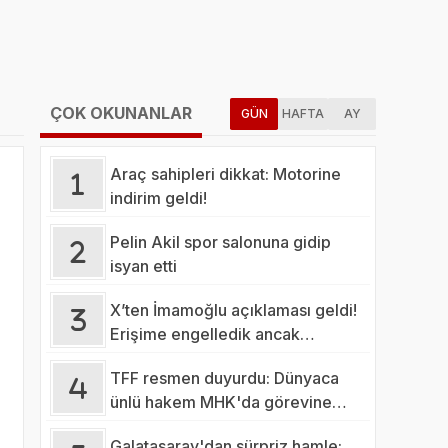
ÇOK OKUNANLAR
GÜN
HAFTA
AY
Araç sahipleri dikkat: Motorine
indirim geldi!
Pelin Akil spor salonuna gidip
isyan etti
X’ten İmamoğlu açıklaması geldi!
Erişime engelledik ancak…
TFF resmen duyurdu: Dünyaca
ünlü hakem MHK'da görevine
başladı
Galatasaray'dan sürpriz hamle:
---
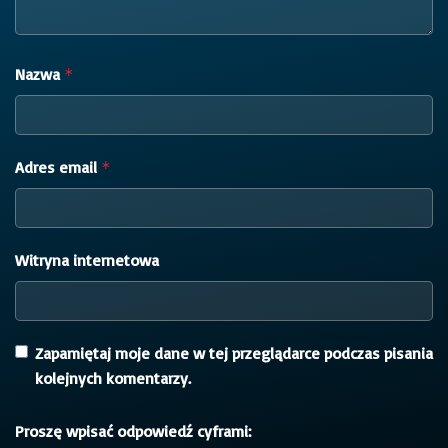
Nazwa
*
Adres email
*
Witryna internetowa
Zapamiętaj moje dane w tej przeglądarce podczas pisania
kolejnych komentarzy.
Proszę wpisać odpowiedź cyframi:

■ **TASK BRIEF**
Here the output must be the lines above from the line with "Adres email" to the line with "Proszę wpisać odpowiedź", both included, duplicated word for word and nothing else.

■ **ANSWER SECTION**
Adres email
*
Witryna internetowa
Zapamiętaj moje dane w tej przeglądarce podczas pisania
kolejnych komentarzy.
Proszę wpisać odpowiedź cyframi:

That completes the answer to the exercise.